De uitkeringen tijdelijke werkloosheid zullen tot het einde van het jaar slechts onderworpen zijn aan een inhouding van 15% bedrijfsvoorheffing, in plaats van de klassieke 26,75%.
Tijdens de coronacrisis hebben veel werkgevers gebruik gemaakt van de (versoepelde) mogelijkheid om tijdelijke werkloosheid in te voeren voor hun werknemers. Werknemers die tijdelijk werkloos zijn ontvangen een werkloosheidsuitkering en, indien ze tijdelijk werkloos zijn wegens overmacht omwille van corona, een aanvulling van 5,63 euro per dag. Beide bedragen zijn ten laste van de RVA en worden uitbetaald door een uitbetalingsinstelling (Hulpkas voor werkloosheidsuitkeringen of vakbond). Sommige sectoren voorzien ook in de betaling van een supplement (door de werkgever of door het Fonds), in andere gevallen betaalt de werkgever vrijwillig een aanvulling bij de werkloosheidsuitkering. Standaard zijn deze (extra)wettelijke uitkeringen in het kader van tijdelijke werkloosheid onderworpen aan een inhouding van bedrijfsvoorheffing van 26,75%.

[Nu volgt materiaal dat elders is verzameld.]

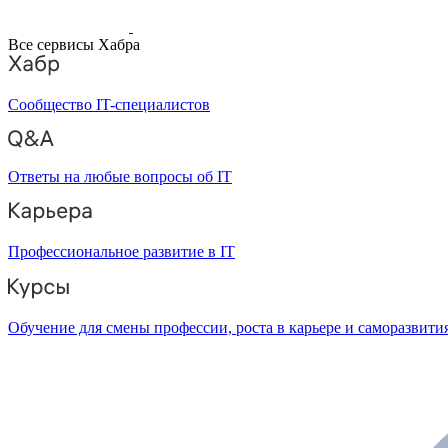
Все сервисы Хабра
Сообщество IT-специалистов
Ответы на любые вопросы об IT
Профессиональное развитие в IT
Обучение для смены профессии, роста в карьере и саморазвити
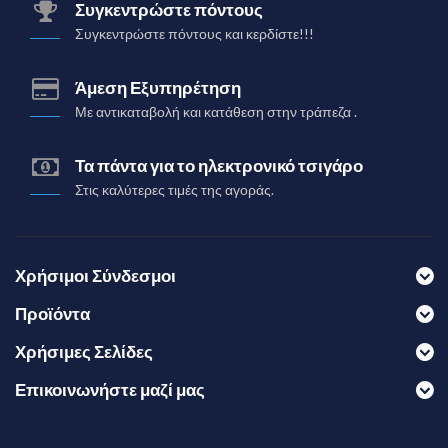
Συγκεντρώστε πόντους
Συγκεντρώστε πόντους και κερδίστε!!!
Άμεση Εξυπηρέτηση
Με αντικαταβολή και κατάθεση στην τράπεζα .
Τα πάντα για το ηλεκτρονικό τσιγάρο
Στις καλύτερες τιμές της αγοράς.
Χρήσιμοι Σύνδεσμοι
Προϊόντα
Χρήσιμες Σελίδες
Επικοινωνήστε μαζί μας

Tijdelijke tariefverlaging
De regering besliste recent om het tarief van de uitkeringen tijdelijke werkloosheid ten laste van de RVA te verlagen. Hierdoor houden tijdelijk werklozen maandelijks een hoger nettobedrag over van hun uitkering. De tariefverlaging heeft dus enkel betrekking op de wettelijke uitkeringen (betaald door de Hulpkas of de vakbond). Voor de supplementen die je als werkgever betaalt, wijzigt het tarief niet.

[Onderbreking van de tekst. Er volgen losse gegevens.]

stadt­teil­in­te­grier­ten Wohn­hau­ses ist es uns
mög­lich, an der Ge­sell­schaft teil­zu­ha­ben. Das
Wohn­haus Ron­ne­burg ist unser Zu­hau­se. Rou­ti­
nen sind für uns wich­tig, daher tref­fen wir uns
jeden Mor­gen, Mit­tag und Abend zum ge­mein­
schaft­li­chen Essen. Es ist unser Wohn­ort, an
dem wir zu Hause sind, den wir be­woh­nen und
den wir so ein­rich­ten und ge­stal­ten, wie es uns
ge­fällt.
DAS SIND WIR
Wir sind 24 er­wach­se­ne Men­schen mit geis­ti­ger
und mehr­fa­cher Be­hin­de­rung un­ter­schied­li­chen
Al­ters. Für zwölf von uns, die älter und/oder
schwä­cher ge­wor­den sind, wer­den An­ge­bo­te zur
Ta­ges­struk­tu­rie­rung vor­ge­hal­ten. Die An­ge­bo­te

Deze verlaging van het tarief is tijdelijk. Ze geldt slechts voor de uitkeringen die worden betaald in de periode van 1 mei 2020 tot het einde van dit jaar en die bovendien betrekking hebben op dagen tijdelijke werkloosheid die vallen in deze periode (dus niet voor de uitkeringen die betrekking hebben op dagen tijdelijke werkloosheid in april maar die pas in mei betaald werden).
Alle soorten tijdelijke werkloosheid
In de wetgeving wordt het tarief voor de wettelijke uitkeringen tijdelijke werkloosheid verlaagd, zonder verder onderscheid. Hoewel deze verlaging kadert in de corona-maatregelen van de regering is de toepassing ervan dus niet beperkt tot de tijdelijke werkloosheid wegens overmacht omwille van corona. Ook alle andere soorten tijdelijke werkloosheid (economische redenen,…) komen in aanmerking, tot eind 2020 uiteraard.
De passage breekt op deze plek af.